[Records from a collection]
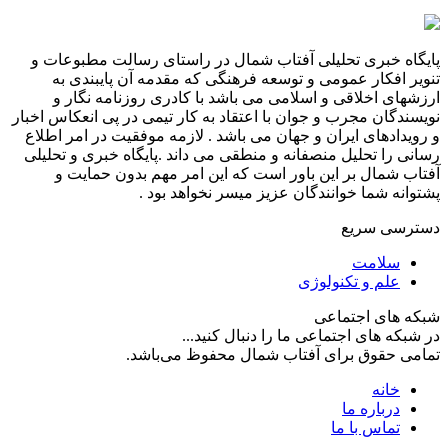
پایگاه خبری تحلیلی آفتاب شمال در راستای رسالت مطبوعات و
تنویر افکار عمومی و توسعه فرهنگی که مقدمه آن پایبندی به
ارزشهای اخلاقی و اسلامی می باشد با کادری روزنامه نگار و
نویسندگان مجرب و جوان با اعتقاد به کار تیمی در پی انعکاس اخبار
و رویدادهای ایران و جهان می باشد . لازمه موفقیت در امر اطلاع
رسانی را تحلیل منصفانه و منطقی می داند .پایگاه خبری و تحلیلی
آفتاب شمال بر این باور است که این امر مهم بدون حمایت و
پشتوانه شما خوانندگان عزیز میسر نخواهد بود .
دسترسی سریع
سلامت
علم و تکنولوژی
شبکه های اجتماعی
در شبکه های اجتماعی ما را دنبال کنید...
تمامی حقوق برای آفتاب شمال محفوظ می‌باشد.
خانه
درباره ما
تماس با ما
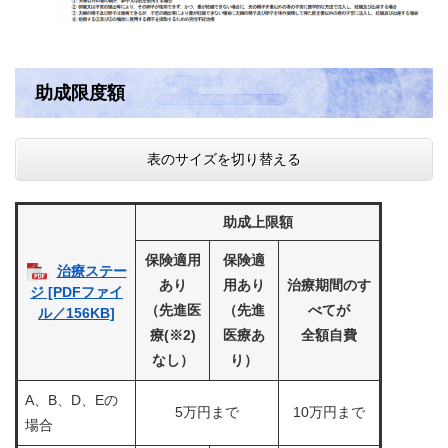
助成限度額
表のサイズを切り替える
助成上限額
保険適用
保険適
治療ステー
あり
用あり
治療期間のす
ジ [PDFファイ
（先進医
（先進
べてが
ル／156KB]
療(※2)
医療あ
全額自費
なし）
り）
A、B、D、Eの
5万円まで
10万円まで
場合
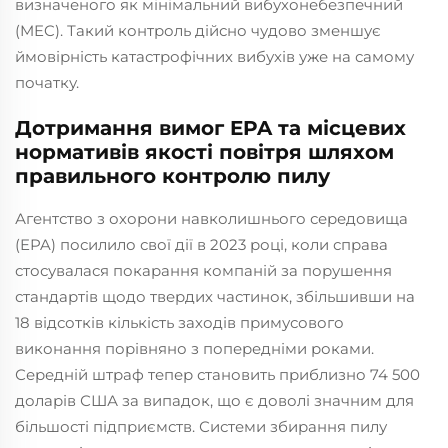
визначеного як мінімальний вибухонебезпечний
(MEC). Такий контроль дійсно чудово зменшує
ймовірність катастрофічних вибухів уже на самому
початку.
Дотримання вимог EPA та місцевих
нормативів якості повітря шляхом
правильного контролю пилу
Агентство з охорони навколишнього середовища
(EPA) посилило свої дії в 2023 році, коли справа
стосувалася покарання компаній за порушення
стандартів щодо твердих частинок, збільшивши на
18 відсотків кількість заходів примусового
виконання порівняно з попередніми роками.
Середній штраф тепер становить приблизно 74 500
доларів США за випадок, що є доволі значним для
більшості підприємств. Системи збирання пилу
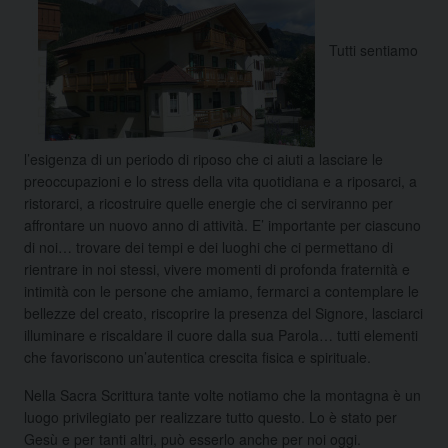
Tutti sentiamo
l’esigenza di un periodo di riposo che ci aiuti a lasciare le
preoccupazioni e lo stress della vita quotidiana e a riposarci, a
ristorarci, a ricostruire quelle energie che ci serviranno per
affrontare un nuovo anno di attività. E’ importante per ciascuno
di noi…
trovare dei tempi e dei luoghi che ci permettano di
rientrare in noi stessi, vivere momenti di profonda fraternità e
intimità con le persone che amiamo, fermarci a contemplare le
bellezze del creato, riscoprire la presenza del Signore, lasciarci
illuminare e riscaldare il cuore dalla sua Parola… tutti elementi
che favoriscono un’autentica crescita fisica e spirituale.
Nella Sacra Scrittura tante volte notiamo che la montagna è un
luogo privilegiato per realizzare tutto questo. Lo è stato per
Gesù e per tanti altri, può esserlo anche per noi oggi.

[Task to carry out] Where does the word "пилу" appear in the records? Copy every line that holds it.

[Worked solution]
правильного контролю пилу
більшості підприємств. Системи збирання пилу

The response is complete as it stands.